First, the popular Irish writer Maeve Binchy, perhaps best known for her novel CIRCLE OF FRIENDS, died on Monday, July 30, 2012.  She was 72.  As this obituary from the Los Angeles Times states, Binchy didn’t sell her first novel until she was 42; that novel, LIGHT A PENNY CANDLE, did very well, to the point that Binchy compared that success to winning the lottery.

Over the past thirty years, Binchy sold over 40 million novels, most being marketed as romance.  Three of her stories, the novels CIRCLE OF FRIENDS and TARA ROAD, and a short story, “How About You,” were made into films.  Binchy’s obituary in the Times includes the following book reviewer’s comment from 1999:

“A hallmark of a Binchy book is a cast of characters Dickens would relish,” Mary McNamara wrote in The Times in 1999, “all pairing and sundering, congregating and dispersing in an operatic minuet. Plots and subplots surface and submerge” in a story that invariably ends in “acceptance and growth.”

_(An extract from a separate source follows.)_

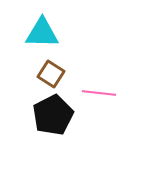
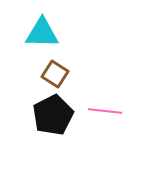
brown square: moved 4 px right
pink line: moved 6 px right, 18 px down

Yet Binchy herself, while she viewed her success as gratifying, felt her work was best-suited to beachgoers and vacationers.  And she said, more than once, that she felt lucky to have been born in an age when the mass-market paperback was so popular.

The main reason I point this out is because Binchy was the sort of down-to-Earth writer that most of us would love to have had a conversation with.  While she was witty, her wit wasn’t the type that hurt anyone; Binchy instead invited everyone to share in the joke along with her.  Her work celebrated humanity precisely because of our often messy and sometimes fractious relationships with other human beings.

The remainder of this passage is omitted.